Critical Minerals for Oman’s Energy Transition: From Resource Security to Circular Economic Value 

Oman’s Clean-Energy Minerals Initiative is a strategic Majan Council analysis that links Oman’s renewable energy and green hydrogen targets to the real-world mineral and material requirements needed to deliver them by 2030 and 2040

The initiative shows that the energy transition is not only a climate and technology challenge—it is also a supply-chain, industrial, and economic competitiveness challenge. Scaling solar, wind, and electrolyzers requires large volumes of materials (e.g., steel, cement, aluminum, copper, glass, silicon, and selected critical minerals), while global supply chains are increasingly exposed to price volatility, long project lead times, and geopolitical concentration

For Oman, the study quantifies the required materials for solar PV, wind projects, and electrolyzer manufacturing under projected capacities, and assesses how these needs translate into policy risks and opportunities: potential project delays, CAPEX escalation, and import dependence on one side—and local value creation (downstream processing, cables/steel/components, industrial clustering in Sohar/Duqm/Salalah, jobs and skills) on the other.

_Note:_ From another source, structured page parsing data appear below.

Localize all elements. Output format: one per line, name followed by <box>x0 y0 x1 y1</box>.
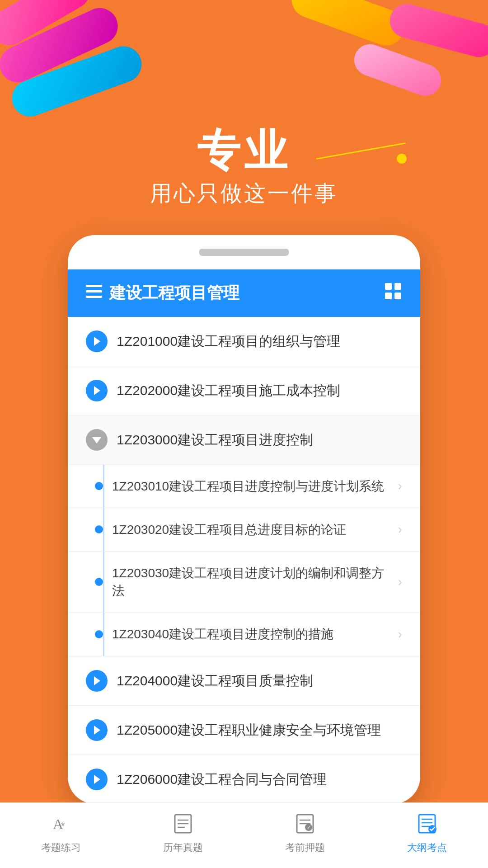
vertical-line <box>103 613 104 656</box>
list-item[interactable]: 1Z201000建设工程项目的组织与管理 <box>68 317 420 366</box>
dot-marker <box>95 630 103 638</box>
hero-section: 专业 用心只做这一件事 <box>0 0 488 226</box>
chevron-right-icon: › <box>398 575 402 589</box>
item-icon-blue <box>86 380 108 401</box>
bottom-nav: A * 考题练习 历年真题 ✓ 考前押题 <box>0 802 488 868</box>
svg-rect-6 <box>385 292 392 299</box>
phone-mockup: 建设工程项目管理 1Z201000建设工程项目的组织与管理 1Z202000建设 <box>68 235 420 804</box>
svg-rect-3 <box>95 285 102 287</box>
svg-rect-2 <box>86 296 102 298</box>
item-icon-blue <box>86 769 108 790</box>
sub-item-text: 1Z203030建设工程项目进度计划的编制和调整方法 <box>112 564 389 599</box>
sub-item-text: 1Z203040建设工程项目进度控制的措施 <box>112 625 389 643</box>
item-icon-blue <box>86 670 108 692</box>
sub-item-text: 1Z203020建设工程项目总进度目标的论证 <box>112 521 389 538</box>
vertical-line <box>103 465 104 508</box>
vertical-line <box>103 508 104 551</box>
svg-marker-10 <box>92 437 101 443</box>
chevron-right-icon: › <box>398 522 402 537</box>
item-text: 1Z206000建设工程合同与合同管理 <box>117 770 402 789</box>
svg-text:*: * <box>61 820 65 831</box>
svg-marker-12 <box>94 726 100 735</box>
menu-icon <box>86 283 102 302</box>
svg-rect-1 <box>86 290 102 292</box>
list-item-expanded[interactable]: 1Z203000建设工程项目进度控制 <box>68 415 420 465</box>
hero-sub-text: 用心只做这一件事 <box>0 179 488 208</box>
svg-rect-5 <box>394 283 401 290</box>
nav-item-kaoti[interactable]: A * 考题练习 <box>41 810 81 854</box>
chevron-right-icon: › <box>398 479 402 493</box>
item-icon-blue <box>86 719 108 741</box>
list-item[interactable]: 1Z206000建设工程合同与合同管理 <box>68 755 420 804</box>
phone-notch <box>199 249 289 256</box>
item-text: 1Z202000建设工程项目施工成本控制 <box>117 381 402 400</box>
vertical-line <box>103 552 104 612</box>
svg-text:✓: ✓ <box>307 824 311 830</box>
header-title: 建设工程项目管理 <box>109 282 239 304</box>
nav-label-linian: 历年真题 <box>163 841 203 854</box>
sub-list-item[interactable]: 1Z203020建设工程项目总进度目标的论证 › <box>68 508 420 552</box>
list-container: 1Z201000建设工程项目的组织与管理 1Z202000建设工程项目施工成本控… <box>68 317 420 804</box>
nav-item-dagang[interactable]: 大纲考点 <box>407 810 447 854</box>
item-icon-blue <box>86 330 108 352</box>
list-item[interactable]: 1Z205000建设工程职业健康安全与环境管理 <box>68 706 420 755</box>
nav-icon-kaoti: A * <box>47 810 75 837</box>
nav-label-kaoti: 考题练习 <box>41 841 81 854</box>
nav-item-linian[interactable]: 历年真题 <box>163 810 203 854</box>
nav-icon-dagang <box>413 810 441 837</box>
nav-label-kaoquan: 考前押题 <box>285 841 325 854</box>
item-text: 1Z203000建设工程项目进度控制 <box>117 430 402 449</box>
sub-list-item[interactable]: 1Z203030建设工程项目进度计划的编制和调整方法 › <box>68 552 420 613</box>
list-item[interactable]: 1Z202000建设工程项目施工成本控制 <box>68 366 420 415</box>
item-text: 1Z205000建设工程职业健康安全与环境管理 <box>117 721 402 740</box>
svg-marker-11 <box>94 676 100 685</box>
svg-rect-7 <box>394 292 401 299</box>
item-text: 1Z201000建设工程项目的组织与管理 <box>117 332 402 351</box>
nav-label-dagang: 大纲考点 <box>407 841 447 854</box>
app-header-left: 建设工程项目管理 <box>86 282 239 304</box>
list-item[interactable]: 1Z204000建设工程项目质量控制 <box>68 656 420 706</box>
sub-item-text: 1Z203010建设工程项目进度控制与进度计划系统 <box>112 477 389 495</box>
chevron-right-icon: › <box>398 627 402 642</box>
dot-marker <box>95 578 103 586</box>
item-icon-gray <box>86 429 108 451</box>
dot-marker <box>95 525 103 533</box>
dot-marker <box>95 482 103 490</box>
svg-rect-4 <box>385 283 392 290</box>
svg-marker-13 <box>94 775 100 784</box>
sub-list-item[interactable]: 1Z203010建设工程项目进度控制与进度计划系统 › <box>68 465 420 508</box>
svg-marker-8 <box>94 337 100 346</box>
item-text: 1Z204000建设工程项目质量控制 <box>117 671 402 690</box>
svg-marker-9 <box>94 386 100 395</box>
app-header: 建设工程项目管理 <box>68 269 420 317</box>
grid-icon[interactable] <box>384 282 402 304</box>
nav-icon-kaoquan: ✓ <box>291 810 319 837</box>
nav-item-kaoquan[interactable]: ✓ 考前押题 <box>285 810 325 854</box>
sub-list-item[interactable]: 1Z203040建设工程项目进度控制的措施 › <box>68 613 420 656</box>
hero-main-text: 专业 <box>0 127 488 175</box>
nav-icon-linian <box>169 810 197 837</box>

A key message is that ambitious targets must be paired with implementable policies: bankable supply-chain planning, investment incentives that build local capability where competitive, strong environmental governance, and financing mechanisms that reduce uncertainty for investors. 

The initiative concludes that securing clean-energy minerals is a strategic economic priority for Oman—essential to protect the pace, cost, and credibility of the national transition, and to position Oman competitively in the future green hydrogen and renewables market.